▶ **Source data**
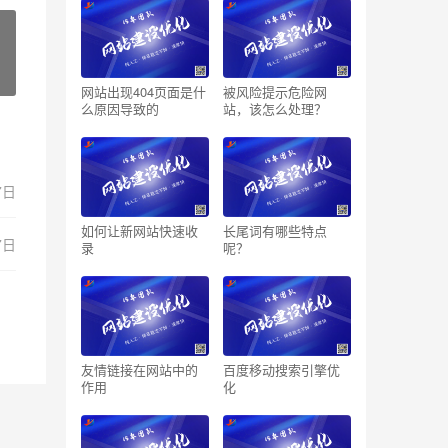
网站出现404页面是什
被风险提示危险网
么原因导致的
站，该怎么处理？
7日
如何让新网站快速收
长尾词有哪些特点
7日
录
呢？
友情链接在网站中的
百度移动搜索引擎优
作用
化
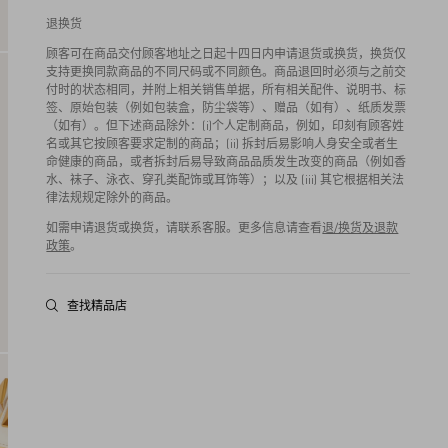
退换货
顾客可在商品交付顾客地址之日起十四日内申请退货或换货，换货仅
支持更换同款商品的不同尺码或不同颜色。商品退回时必须与之前交
付时的状态相同，并附上相关销售单据，所有相关配件、说明书、标
签、原始包装（例如包装盒，防尘袋等）、赠品（如有）、纸质发票
（如有）。但下述商品除外：(i)个人定制商品，例如，印刻有顾客姓
名或其它按顾客要求定制的商品；(ii) 拆封后易影响人身安全或者生
命健康的商品，或者拆封后易导致商品品质发生改变的商品（例如香
水、袜子、泳衣、穿孔类配饰或耳饰等）；以及 (iii) 其它根据相关法
律法规规定除外的商品。
如需申请退货或换货，请联系客服。更多信息请查看
退/换货及退款
政策
。
查找精品店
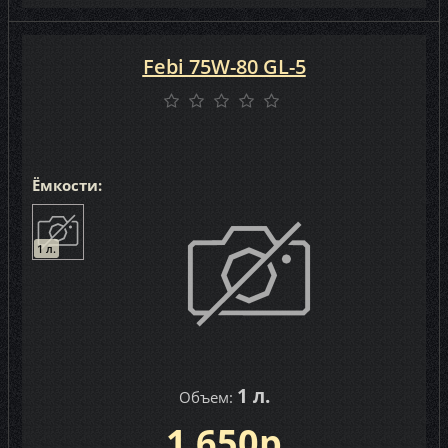
Febi 75W-80 GL-5
Ёмкости:
1 л.
1 л.
Объем:
1 650р.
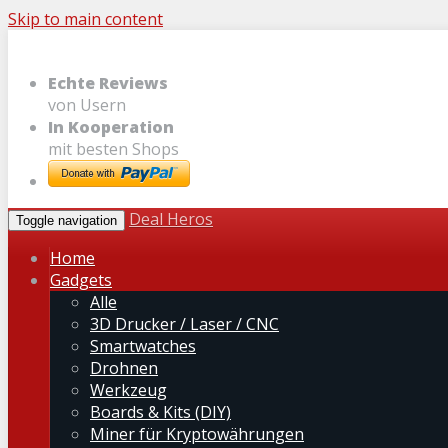
Skip to main content
Echte Reviews
von Usern
In Kooperation
mit besten Shops
Deal Heros
Toggle navigation
Home
Gadgets
Alle
3D Drucker / Laser / CNC
Smartwatches
Drohnen
Werkzeug
Boards & Kits (DIY)
Miner für Kryptowährungen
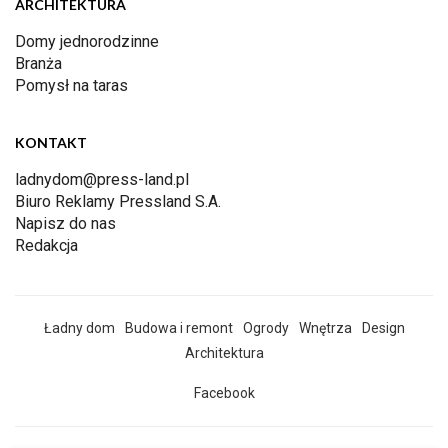
ARCHITEKTURA
Domy jednorodzinne
Branża
Pomysł na taras
KONTAKT
ladnydom@press-land.pl
Biuro Reklamy Pressland S.A.
Napisz do nas
Redakcja
Ładny dom
Budowa i remont
Ogrody
Wnętrza
Design
Architektura
Facebook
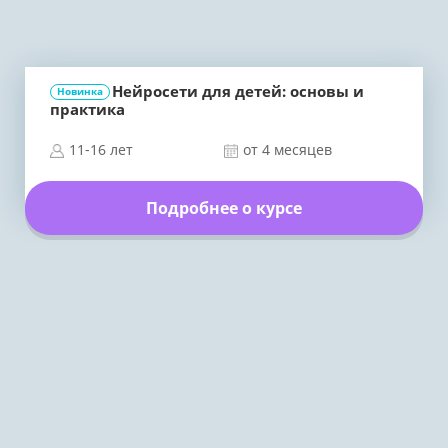
Нейросети для детей: основы и
Новинка
практика
11-16 лет
от 4 месяцев
Подробнее о курсе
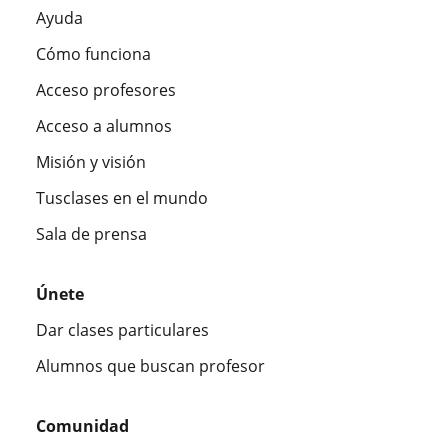
Ayuda
Cómo funciona
Acceso profesores
Acceso a alumnos
Misión y visión
Tusclases en el mundo
Sala de prensa
Únete
Dar clases particulares
Alumnos que buscan profesor
Comunidad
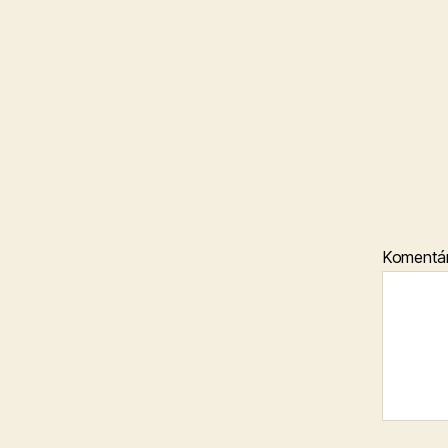
Komentá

▶ **Your objective**
Transcribe every entry exactly, omitting pictures.

▶ **Solved exercise**
网站出现404页面是什
被风险提示危险网
么原因导致的
站，该怎么处理？
7日
如何让新网站快速收
长尾词有哪些特点
7日
录
呢？
友情链接在网站中的
百度移动搜索引擎优
作用
化
退换货
顾客可在商品交付顾客地址之日起十四日内申请退货或换货，换货仅
支持更换同款商品的不同尺码或不同颜色。商品退回时必须与之前交
付时的状态相同，并附上相关销售单据，所有相关配件、说明书、标
签、原始包装（例如包装盒，防尘袋等）、赠品（如有）、纸质发票
（如有）。但下述商品除外：(i)个人定制商品，例如，印刻有顾客姓
名或其它按顾客要求定制的商品；(ii) 拆封后易影响人身安全或者生
命健康的商品，或者拆封后易导致商品品质发生改变的商品（例如香
水、袜子、泳衣、穿孔类配饰或耳饰等）；以及 (iii) 其它根据相关法
律法规规定除外的商品。
如需申请退货或换货，请联系客服。更多信息请查看
退/换货及退款
政策
。
查找精品店
Febi 75W-80 GL-5
Ёмкости:
1 л.
1 л.
Объем:
1 650р.
Skip to main content
Echte Reviews
von Usern
In Kooperation
mit besten Shops
Deal Heros
Toggle navigation
Home
Gadgets
Alle
3D Drucker / Laser / CNC
Smartwatches
Drohnen
Werkzeug
Boards & Kits (DIY)
Miner für Kryptowährungen
ARCHITEKTURA
Domy jednorodzinne
Branża
Pomysł na taras
KONTAKT
ladnydom@press-land.pl
Biuro Reklamy Pressland S.A.
Napisz do nas
Redakcja
Ładny dom
Budowa i remont
Ogrody
Wnętrza
Design
Architektura
Facebook
Нейросети для детей: основы и
Новинка
практика
11-16 лет
от 4 месяцев
Подробнее о курсе
Ayuda
Cómo funciona
Acceso profesores
Acceso a alumnos
Misión y visión
Tusclases en el mundo
Sala de prensa
Únete
Dar clases particulares
Alumnos que buscan profesor
Comunidad
Komentá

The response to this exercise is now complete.